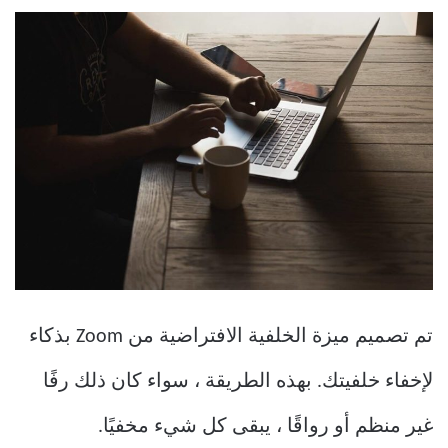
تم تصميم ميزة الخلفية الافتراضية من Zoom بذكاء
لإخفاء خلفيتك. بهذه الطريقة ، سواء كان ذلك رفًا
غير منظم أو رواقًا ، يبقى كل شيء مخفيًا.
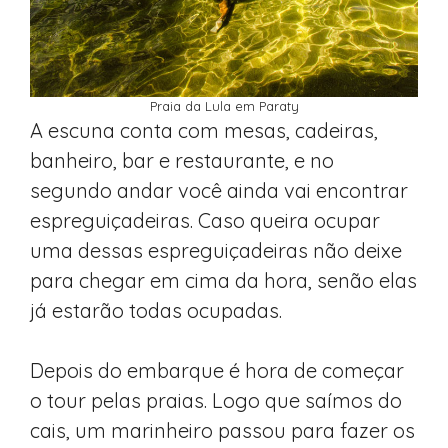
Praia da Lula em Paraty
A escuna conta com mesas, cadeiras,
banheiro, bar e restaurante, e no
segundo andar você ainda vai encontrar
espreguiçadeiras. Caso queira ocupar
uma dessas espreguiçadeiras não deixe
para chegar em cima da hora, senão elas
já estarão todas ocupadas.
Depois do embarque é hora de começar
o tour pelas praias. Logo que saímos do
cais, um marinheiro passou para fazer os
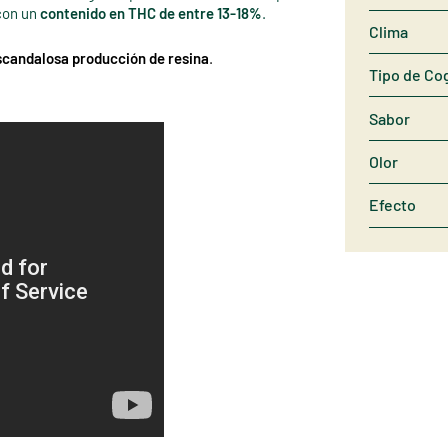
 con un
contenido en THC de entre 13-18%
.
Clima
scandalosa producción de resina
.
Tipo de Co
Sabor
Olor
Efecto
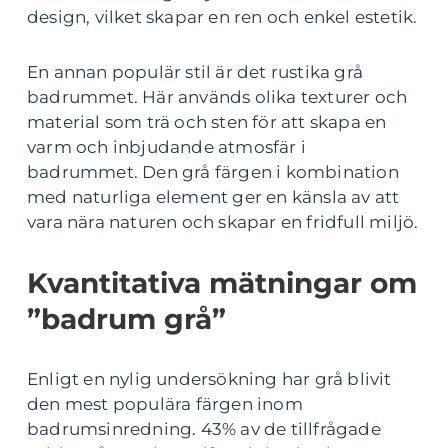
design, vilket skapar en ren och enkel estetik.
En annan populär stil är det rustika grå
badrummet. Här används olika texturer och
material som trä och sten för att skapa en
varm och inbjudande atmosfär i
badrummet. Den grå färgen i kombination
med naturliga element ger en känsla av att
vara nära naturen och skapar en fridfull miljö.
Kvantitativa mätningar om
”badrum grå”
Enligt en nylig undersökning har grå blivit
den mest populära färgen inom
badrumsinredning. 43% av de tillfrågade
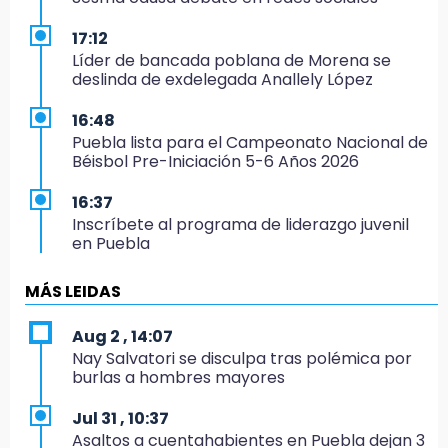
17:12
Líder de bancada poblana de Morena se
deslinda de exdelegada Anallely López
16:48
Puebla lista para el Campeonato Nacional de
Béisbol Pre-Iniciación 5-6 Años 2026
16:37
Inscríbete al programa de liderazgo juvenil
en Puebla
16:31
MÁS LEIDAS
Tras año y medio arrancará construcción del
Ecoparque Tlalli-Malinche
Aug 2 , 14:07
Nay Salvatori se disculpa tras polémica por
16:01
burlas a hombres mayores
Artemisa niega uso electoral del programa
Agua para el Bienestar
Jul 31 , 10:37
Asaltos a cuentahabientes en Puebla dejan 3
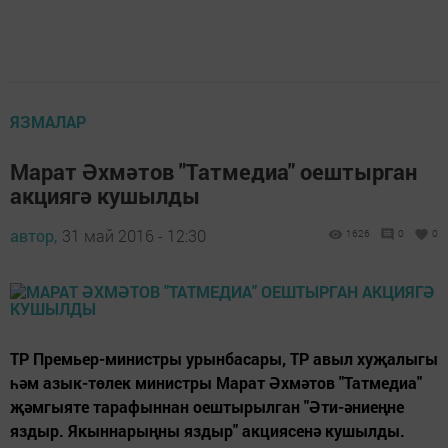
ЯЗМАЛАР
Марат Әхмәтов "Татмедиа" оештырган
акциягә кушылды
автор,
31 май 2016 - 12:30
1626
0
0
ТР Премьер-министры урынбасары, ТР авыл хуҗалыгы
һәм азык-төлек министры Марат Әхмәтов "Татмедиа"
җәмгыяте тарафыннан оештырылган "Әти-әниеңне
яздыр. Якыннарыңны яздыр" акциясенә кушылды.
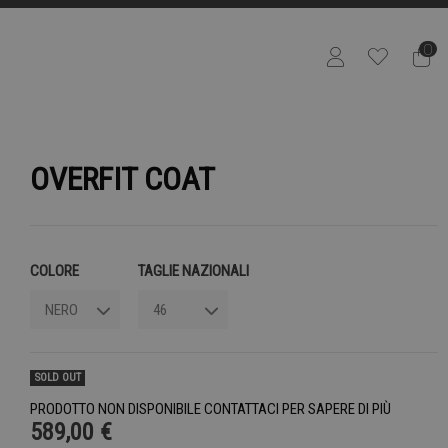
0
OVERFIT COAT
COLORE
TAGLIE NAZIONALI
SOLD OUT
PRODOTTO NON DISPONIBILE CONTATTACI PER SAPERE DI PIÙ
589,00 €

==*==

_WHAT YOU HAVE TO DO:_ Find the word "Татмедиа" in the records and pull out each line that has it.

_TASK RESPONSE:_
Марат Әхмәтов "Татмедиа" оештырган
һәм азык-төлек министры Марат Әхмәтов "Татмедиа"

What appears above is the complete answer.